LONG ISLAND CITY — The graffiti-covered facade of tagging mecca 5Pointz was wiped out overnight — leaving a whitewashed paint job for horrified artists to discover Tuesday morning.
The colorful walls of the industrial complex-turned-art exhibit — which was decorated by taggers from all over the world, including Stay High 149, Tracy 168 and Tats Cru — are now coated in white paint.
"5 pointz is gone building was painted overnight white with nypd s blessing and without permits as usual," 5Pointz wrote Tuesday morning on its official" Twitter feed.
The building, which is owned by father-and-son developers Jerry and David Wolkoff of G&M Realty, is slated to be replaced by a pair of luxury high-rises, in a controversial move that sparked outrage in the artists' community.
5Pointz curator Jonathan Cohen and a group of other 5Pointz artists filed a lawsuit against G&M Realty in federal court last month, seeking legal protection for their works in an effort to save the buildings. But last week, the judge in the case denied the artists’ request for a preliminary injunction blocking demolition at the site.
Jerry Wolkoff told DNAinfo New York on Tuesday that he made the decision to paint over the buildings' facade because he thought it would be better than to have the works of art bulldozed one at a time, over the course of several months, when demolition begins.
"Not getting tortured over and over everyday, watching a piece come down everyday," he said. "This is the decision I made for the both of us — I thought it out for them and for me."
He added that he has nothing but admiration for the artists and their works.
"Would I let this happen for close to 20 years if I didn’t like it?
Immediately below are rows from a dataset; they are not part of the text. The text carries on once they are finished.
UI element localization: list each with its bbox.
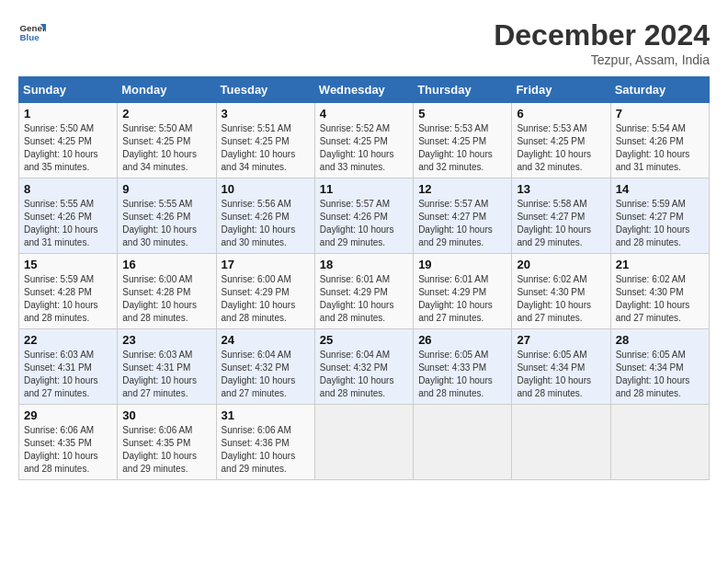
- day-info: Sunrise: 5:59 AM Sunset: 4:28 PM Dayligh…: [24, 273, 112, 325]
- day-info: Sunrise: 6:02 AM Sunset: 4:30 PM Dayligh…: [517, 273, 605, 325]
- day-number: 19: [418, 258, 506, 271]
- day-info: Sunrise: 6:06 AM Sunset: 4:35 PM Dayligh…: [122, 424, 210, 476]
- day-info: Sunrise: 6:01 AM Sunset: 4:29 PM Dayligh…: [418, 273, 506, 325]
- table-row: 24Sunrise: 6:04 AM Sunset: 4:32 PM Dayli…: [216, 329, 314, 405]
- table-row: 23Sunrise: 6:03 AM Sunset: 4:31 PM Dayli…: [118, 329, 216, 405]
- day-info: Sunrise: 5:57 AM Sunset: 4:26 PM Dayligh…: [320, 198, 408, 249]
- table-row: 3Sunrise: 5:51 AM Sunset: 4:25 PM Daylig…: [216, 103, 314, 178]
- day-number: 28: [616, 333, 704, 347]
- title-area: December 2024 Tezpur, Assam, India: [494, 18, 710, 67]
- table-row: 30Sunrise: 6:06 AM Sunset: 4:35 PM Dayli…: [118, 405, 216, 480]
- day-number: 13: [517, 182, 605, 196]
- table-row: 13Sunrise: 5:58 AM Sunset: 4:27 PM Dayli…: [512, 178, 610, 254]
- day-number: 23: [122, 333, 210, 347]
- day-info: Sunrise: 5:53 AM Sunset: 4:25 PM Dayligh…: [418, 122, 506, 174]
- table-row: 17Sunrise: 6:00 AM Sunset: 4:29 PM Dayli…: [216, 254, 314, 329]
- calendar-table: SundayMondayTuesdayWednesdayThursdayFrid…: [18, 76, 710, 480]
- table-row: 16Sunrise: 6:00 AM Sunset: 4:28 PM Dayli…: [118, 254, 216, 329]
- table-row: 26Sunrise: 6:05 AM Sunset: 4:33 PM Dayli…: [414, 329, 512, 405]
- day-number: 3: [222, 107, 310, 121]
- table-row: 28Sunrise: 6:05 AM Sunset: 4:34 PM Dayli…: [610, 329, 709, 405]
- day-number: 15: [24, 258, 112, 271]
- table-row: 14Sunrise: 5:59 AM Sunset: 4:27 PM Dayli…: [610, 178, 709, 254]
- day-number: 24: [222, 333, 310, 347]
- day-info: Sunrise: 6:00 AM Sunset: 4:28 PM Dayligh…: [122, 273, 210, 325]
- col-header-monday: Monday: [118, 77, 216, 103]
- svg-text:Blue: Blue: [20, 32, 40, 42]
- col-header-saturday: Saturday: [610, 77, 709, 103]
- col-header-friday: Friday: [512, 77, 610, 103]
- table-row: [414, 405, 512, 480]
- table-row: 1Sunrise: 5:50 AM Sunset: 4:25 PM Daylig…: [19, 103, 118, 178]
- day-info: Sunrise: 6:06 AM Sunset: 4:36 PM Dayligh…: [222, 424, 310, 476]
- day-info: Sunrise: 6:04 AM Sunset: 4:32 PM Dayligh…: [222, 349, 310, 400]
- day-info: Sunrise: 5:58 AM Sunset: 4:27 PM Dayligh…: [517, 198, 605, 249]
- day-number: 29: [24, 408, 112, 422]
- day-number: 26: [418, 333, 506, 347]
- day-info: Sunrise: 5:53 AM Sunset: 4:25 PM Dayligh…: [517, 122, 605, 174]
- table-row: 11Sunrise: 5:57 AM Sunset: 4:26 PM Dayli…: [314, 178, 413, 254]
- day-number: 17: [222, 258, 310, 271]
- col-header-thursday: Thursday: [414, 77, 512, 103]
- day-number: 16: [122, 258, 210, 271]
- day-info: Sunrise: 5:52 AM Sunset: 4:25 PM Dayligh…: [320, 122, 408, 174]
- col-header-wednesday: Wednesday: [314, 77, 413, 103]
- header: General Blue December 2024 Tezpur, Assam…: [18, 18, 710, 67]
- day-number: 14: [616, 182, 704, 196]
- day-info: Sunrise: 5:54 AM Sunset: 4:26 PM Dayligh…: [616, 122, 704, 174]
- table-row: 18Sunrise: 6:01 AM Sunset: 4:29 PM Dayli…: [314, 254, 413, 329]
- col-header-tuesday: Tuesday: [216, 77, 314, 103]
- table-row: [314, 405, 413, 480]
- table-row: 8Sunrise: 5:55 AM Sunset: 4:26 PM Daylig…: [19, 178, 118, 254]
- day-number: 8: [24, 182, 112, 196]
- table-row: 22Sunrise: 6:03 AM Sunset: 4:31 PM Dayli…: [19, 329, 118, 405]
- table-row: 25Sunrise: 6:04 AM Sunset: 4:32 PM Dayli…: [314, 329, 413, 405]
- day-info: Sunrise: 5:51 AM Sunset: 4:25 PM Dayligh…: [222, 122, 310, 174]
- day-number: 7: [616, 107, 704, 121]
- day-number: 11: [320, 182, 408, 196]
- table-row: 7Sunrise: 5:54 AM Sunset: 4:26 PM Daylig…: [610, 103, 709, 178]
- day-info: Sunrise: 5:50 AM Sunset: 4:25 PM Dayligh…: [24, 122, 112, 174]
- table-row: 5Sunrise: 5:53 AM Sunset: 4:25 PM Daylig…: [414, 103, 512, 178]
- table-row: 27Sunrise: 6:05 AM Sunset: 4:34 PM Dayli…: [512, 329, 610, 405]
- day-info: Sunrise: 5:50 AM Sunset: 4:25 PM Dayligh…: [122, 122, 210, 174]
- table-row: 2Sunrise: 5:50 AM Sunset: 4:25 PM Daylig…: [118, 103, 216, 178]
- day-info: Sunrise: 5:56 AM Sunset: 4:26 PM Dayligh…: [222, 198, 310, 249]
- day-info: Sunrise: 6:03 AM Sunset: 4:31 PM Dayligh…: [24, 349, 112, 400]
- col-header-sunday: Sunday: [19, 77, 118, 103]
- day-info: Sunrise: 6:06 AM Sunset: 4:35 PM Dayligh…: [24, 424, 112, 476]
- day-number: 20: [517, 258, 605, 271]
- day-number: 4: [320, 107, 408, 121]
- table-row: 6Sunrise: 5:53 AM Sunset: 4:25 PM Daylig…: [512, 103, 610, 178]
- day-number: 10: [222, 182, 310, 196]
- table-row: 4Sunrise: 5:52 AM Sunset: 4:25 PM Daylig…: [314, 103, 413, 178]
- logo: General Blue: [18, 18, 46, 46]
- day-number: 25: [320, 333, 408, 347]
- day-info: Sunrise: 5:57 AM Sunset: 4:27 PM Dayligh…: [418, 198, 506, 249]
- table-row: 21Sunrise: 6:02 AM Sunset: 4:30 PM Dayli…: [610, 254, 709, 329]
- day-info: Sunrise: 5:59 AM Sunset: 4:27 PM Dayligh…: [616, 198, 704, 249]
- day-number: 30: [122, 408, 210, 422]
- day-info: Sunrise: 6:05 AM Sunset: 4:34 PM Dayligh…: [616, 349, 704, 400]
- day-number: 31: [222, 408, 310, 422]
- day-number: 5: [418, 107, 506, 121]
- month-title: December 2024: [494, 18, 710, 52]
- day-info: Sunrise: 6:04 AM Sunset: 4:32 PM Dayligh…: [320, 349, 408, 400]
- day-number: 21: [616, 258, 704, 271]
- day-number: 9: [122, 182, 210, 196]
- day-info: Sunrise: 6:05 AM Sunset: 4:33 PM Dayligh…: [418, 349, 506, 400]
- day-info: Sunrise: 5:55 AM Sunset: 4:26 PM Dayligh…: [24, 198, 112, 249]
- logo-icon: General Blue: [18, 18, 46, 46]
- day-info: Sunrise: 6:05 AM Sunset: 4:34 PM Dayligh…: [517, 349, 605, 400]
- table-row: 20Sunrise: 6:02 AM Sunset: 4:30 PM Dayli…: [512, 254, 610, 329]
- day-info: Sunrise: 6:02 AM Sunset: 4:30 PM Dayligh…: [616, 273, 704, 325]
- day-number: 18: [320, 258, 408, 271]
- day-number: 6: [517, 107, 605, 121]
- day-number: 2: [122, 107, 210, 121]
- day-number: 1: [24, 107, 112, 121]
- table-row: [512, 405, 610, 480]
- table-row: 31Sunrise: 6:06 AM Sunset: 4:36 PM Dayli…: [216, 405, 314, 480]
- table-row: 10Sunrise: 5:56 AM Sunset: 4:26 PM Dayli…: [216, 178, 314, 254]
- table-row: 15Sunrise: 5:59 AM Sunset: 4:28 PM Dayli…: [19, 254, 118, 329]
- table-row: [610, 405, 709, 480]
Forget about the word 'like,' I loved it," he said, saying 5Pointz artists will be invited back to work at his new buildings, which will have space set aside for artists' studios as well as "art walls" for taggers.
"I'm inviting them back to do more," he said.
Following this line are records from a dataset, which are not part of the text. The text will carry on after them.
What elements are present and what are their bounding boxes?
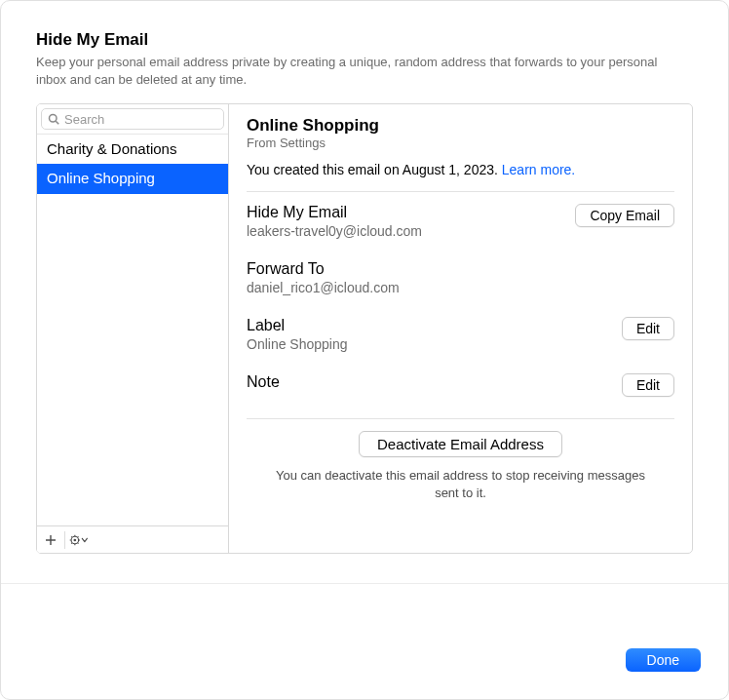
- page-title: Hide My Email: [36, 30, 693, 50]
- label-value: Online Shopping: [247, 336, 348, 352]
- svg-point-5: [74, 538, 77, 541]
- forward-to-label: Forward To: [247, 260, 400, 278]
- hide-my-email-label: Hide My Email: [247, 204, 422, 221]
- gear-dropdown-icon: [69, 534, 89, 546]
- divider: [247, 191, 674, 192]
- search-container: [37, 104, 228, 135]
- options-button[interactable]: [65, 526, 93, 554]
- content-pane: Charity & Donations Online Shopping: [36, 103, 693, 554]
- copy-email-button[interactable]: Copy Email: [575, 204, 674, 227]
- edit-note-button[interactable]: Edit: [622, 373, 674, 397]
- deactivate-section: Deactivate Email Address You can deactiv…: [247, 431, 674, 501]
- alias-source: From Settings: [247, 136, 674, 150]
- created-suffix: .: [494, 162, 502, 177]
- created-info: You created this email on August 1, 2023…: [247, 162, 674, 177]
- svg-line-10: [71, 536, 72, 537]
- detail-pane: Online Shopping From Settings You create…: [229, 104, 692, 553]
- divider: [247, 418, 674, 419]
- sidebar: Charity & Donations Online Shopping: [37, 104, 229, 553]
- hide-my-email-row: Hide My Email leakers-travel0y@icloud.co…: [247, 204, 674, 239]
- learn-more-link[interactable]: Learn more.: [502, 162, 575, 177]
- hide-my-email-window: Hide My Email Keep your personal email a…: [0, 0, 729, 700]
- done-button[interactable]: Done: [626, 648, 701, 672]
- created-prefix: You created this email on: [247, 162, 403, 177]
- chevron-down-icon: [82, 538, 87, 541]
- header: Hide My Email Keep your personal email a…: [1, 1, 728, 96]
- forward-to-value: daniel_rico1@icloud.com: [247, 280, 400, 295]
- forward-to-row: Forward To daniel_rico1@icloud.com: [247, 260, 674, 295]
- search-icon: [48, 113, 59, 125]
- alias-list: Charity & Donations Online Shopping: [37, 135, 228, 525]
- svg-line-13: [78, 536, 79, 537]
- svg-line-12: [71, 542, 72, 543]
- svg-point-0: [50, 115, 58, 123]
- created-date: August 1, 2023: [403, 162, 494, 177]
- footer: Done: [1, 583, 728, 699]
- search-field[interactable]: [41, 108, 224, 130]
- svg-line-1: [56, 121, 58, 124]
- hide-my-email-value: leakers-travel0y@icloud.com: [247, 223, 422, 239]
- deactivate-button[interactable]: Deactivate Email Address: [359, 431, 562, 457]
- alias-title: Online Shopping: [247, 116, 674, 136]
- label-row: Label Online Shopping Edit: [247, 317, 674, 352]
- list-item[interactable]: Online Shopping: [37, 164, 228, 193]
- list-item[interactable]: Charity & Donations: [37, 135, 228, 164]
- note-label: Note: [247, 373, 280, 391]
- sidebar-footer: [37, 525, 228, 553]
- add-button[interactable]: [37, 526, 64, 554]
- search-input[interactable]: [64, 112, 228, 127]
- label-label: Label: [247, 317, 348, 334]
- deactivate-note: You can deactivate this email address to…: [247, 467, 674, 501]
- note-row: Note Edit: [247, 373, 674, 397]
- plus-icon: [45, 534, 57, 546]
- svg-line-11: [78, 542, 79, 543]
- edit-label-button[interactable]: Edit: [622, 317, 674, 340]
- page-description: Keep your personal email address private…: [36, 54, 679, 88]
But backers of the original art space said the Wolkoffs' actions Monday were a slap in the face for artists everywhere.
"In 10 years from now, when the art form is fully accepted, [they] won't be remembered for any individual real estate property [they] built. [They'll] be remembered for the greatest art murder in history. That will be [their] legacy," Cohen, whose tag name is Meres One, said at the building Tuesday morning.
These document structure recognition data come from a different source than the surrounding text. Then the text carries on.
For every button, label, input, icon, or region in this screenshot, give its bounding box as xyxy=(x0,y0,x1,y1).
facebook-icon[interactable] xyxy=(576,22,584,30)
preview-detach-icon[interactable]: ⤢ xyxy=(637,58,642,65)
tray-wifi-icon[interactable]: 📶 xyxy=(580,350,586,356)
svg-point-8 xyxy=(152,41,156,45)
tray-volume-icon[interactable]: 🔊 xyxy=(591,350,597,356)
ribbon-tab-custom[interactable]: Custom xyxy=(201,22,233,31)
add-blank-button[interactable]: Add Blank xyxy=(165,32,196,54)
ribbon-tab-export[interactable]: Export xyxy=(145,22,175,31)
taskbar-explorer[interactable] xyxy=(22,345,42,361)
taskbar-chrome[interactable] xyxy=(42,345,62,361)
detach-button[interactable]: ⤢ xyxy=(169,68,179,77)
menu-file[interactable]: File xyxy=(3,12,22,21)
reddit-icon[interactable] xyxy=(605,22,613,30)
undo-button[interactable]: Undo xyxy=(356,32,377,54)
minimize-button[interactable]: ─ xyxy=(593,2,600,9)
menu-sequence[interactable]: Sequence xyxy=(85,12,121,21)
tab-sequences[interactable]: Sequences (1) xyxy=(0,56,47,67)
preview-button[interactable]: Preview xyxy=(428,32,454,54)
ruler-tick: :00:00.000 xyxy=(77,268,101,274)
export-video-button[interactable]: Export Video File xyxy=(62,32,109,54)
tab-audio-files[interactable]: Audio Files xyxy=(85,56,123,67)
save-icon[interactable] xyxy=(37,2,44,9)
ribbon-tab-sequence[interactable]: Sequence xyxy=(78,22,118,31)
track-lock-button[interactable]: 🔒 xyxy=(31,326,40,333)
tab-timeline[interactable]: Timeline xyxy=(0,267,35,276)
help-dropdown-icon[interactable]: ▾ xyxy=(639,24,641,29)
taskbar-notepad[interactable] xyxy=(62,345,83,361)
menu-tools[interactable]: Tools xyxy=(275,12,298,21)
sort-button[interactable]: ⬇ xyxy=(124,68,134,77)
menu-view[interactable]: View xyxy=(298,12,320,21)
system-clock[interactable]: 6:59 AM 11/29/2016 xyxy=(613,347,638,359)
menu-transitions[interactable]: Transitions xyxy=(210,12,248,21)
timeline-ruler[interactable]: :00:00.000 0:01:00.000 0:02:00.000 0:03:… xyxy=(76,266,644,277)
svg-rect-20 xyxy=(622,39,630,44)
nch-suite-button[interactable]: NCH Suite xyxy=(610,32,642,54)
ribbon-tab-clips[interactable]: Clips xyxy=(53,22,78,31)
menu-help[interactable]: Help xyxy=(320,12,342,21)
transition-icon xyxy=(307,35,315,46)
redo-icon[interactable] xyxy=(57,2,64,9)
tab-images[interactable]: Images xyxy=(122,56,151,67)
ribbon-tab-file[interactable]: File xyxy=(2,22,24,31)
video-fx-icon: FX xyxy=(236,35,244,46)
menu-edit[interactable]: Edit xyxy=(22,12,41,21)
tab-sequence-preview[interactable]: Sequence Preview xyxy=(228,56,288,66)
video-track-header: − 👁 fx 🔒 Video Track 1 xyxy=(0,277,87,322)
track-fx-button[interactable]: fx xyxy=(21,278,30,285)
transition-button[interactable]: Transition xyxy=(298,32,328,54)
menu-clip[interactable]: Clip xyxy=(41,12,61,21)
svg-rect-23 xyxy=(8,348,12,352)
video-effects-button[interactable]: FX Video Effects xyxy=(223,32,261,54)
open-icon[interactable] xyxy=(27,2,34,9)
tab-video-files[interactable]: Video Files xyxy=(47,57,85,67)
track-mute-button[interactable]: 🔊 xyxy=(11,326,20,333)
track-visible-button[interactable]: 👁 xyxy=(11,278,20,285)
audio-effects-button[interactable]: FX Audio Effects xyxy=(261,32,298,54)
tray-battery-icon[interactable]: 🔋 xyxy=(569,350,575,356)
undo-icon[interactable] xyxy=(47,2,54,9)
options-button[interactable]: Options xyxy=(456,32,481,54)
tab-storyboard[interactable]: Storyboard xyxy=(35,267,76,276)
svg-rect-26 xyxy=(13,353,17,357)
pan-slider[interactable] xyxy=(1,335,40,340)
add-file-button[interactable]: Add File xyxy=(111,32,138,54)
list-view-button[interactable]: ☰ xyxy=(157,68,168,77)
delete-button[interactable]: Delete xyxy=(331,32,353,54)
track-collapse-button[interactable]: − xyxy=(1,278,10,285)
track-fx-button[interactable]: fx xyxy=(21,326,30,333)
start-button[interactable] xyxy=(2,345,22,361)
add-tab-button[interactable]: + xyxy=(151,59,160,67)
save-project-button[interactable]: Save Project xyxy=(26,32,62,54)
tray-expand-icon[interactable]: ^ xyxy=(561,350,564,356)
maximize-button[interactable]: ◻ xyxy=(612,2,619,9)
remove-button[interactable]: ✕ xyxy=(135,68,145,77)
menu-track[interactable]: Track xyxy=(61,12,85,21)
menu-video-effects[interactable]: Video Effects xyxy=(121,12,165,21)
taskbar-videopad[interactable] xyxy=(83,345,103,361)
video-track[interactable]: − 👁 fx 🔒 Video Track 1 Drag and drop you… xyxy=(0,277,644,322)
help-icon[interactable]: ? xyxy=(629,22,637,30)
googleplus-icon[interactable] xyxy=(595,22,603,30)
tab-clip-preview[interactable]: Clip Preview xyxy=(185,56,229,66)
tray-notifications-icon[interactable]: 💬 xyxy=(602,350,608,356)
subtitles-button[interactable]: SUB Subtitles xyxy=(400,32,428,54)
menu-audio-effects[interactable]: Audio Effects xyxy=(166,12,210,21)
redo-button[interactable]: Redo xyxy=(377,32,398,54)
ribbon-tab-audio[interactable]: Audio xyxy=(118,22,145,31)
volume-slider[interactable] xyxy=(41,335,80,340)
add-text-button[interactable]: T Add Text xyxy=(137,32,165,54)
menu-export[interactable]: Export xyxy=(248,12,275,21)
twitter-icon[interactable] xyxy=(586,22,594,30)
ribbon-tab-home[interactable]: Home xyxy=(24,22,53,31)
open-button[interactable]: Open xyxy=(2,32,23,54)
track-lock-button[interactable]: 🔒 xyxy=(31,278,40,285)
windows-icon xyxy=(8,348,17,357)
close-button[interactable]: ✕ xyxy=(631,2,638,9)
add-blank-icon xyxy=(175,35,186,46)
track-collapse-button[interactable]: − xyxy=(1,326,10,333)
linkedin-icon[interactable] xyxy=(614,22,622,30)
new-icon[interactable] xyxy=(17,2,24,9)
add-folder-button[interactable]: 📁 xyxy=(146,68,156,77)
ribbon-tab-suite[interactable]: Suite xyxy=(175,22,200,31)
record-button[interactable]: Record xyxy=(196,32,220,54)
On Tuesday morning, a small crowd gathered at 5Pointz, many expressing their disbelief at the paint job.
"Look at the white paint on the walls that once were pretty," said Dready Kruger, an emcee who says he does music for 5Pointz events.
He said he has friends from around the world, artists who have painted at 5Pointz, who were dismayed to hear that their works were now gone.
"Gentrification wins, I guess," he said.
5Pointz artists have been trying to get the site considered for landmark designation, according to volunteer Marie Cecile Flageul. A rally in support of the group drew hundreds of people to the buildings this past weekend.
Flageul said they were planning a candlelight vigil for Tuesday night, starting around 5 p.m.
Long Island City resident David Lazer, 40, lives across the street from 5Pointz with his wife and son, and said was surprised to see the change when he looked out his window Tuesday morning.
"We're pretty upset," he said, saying he enjoyed being able to see the art from his apartment. "It was a real New York view."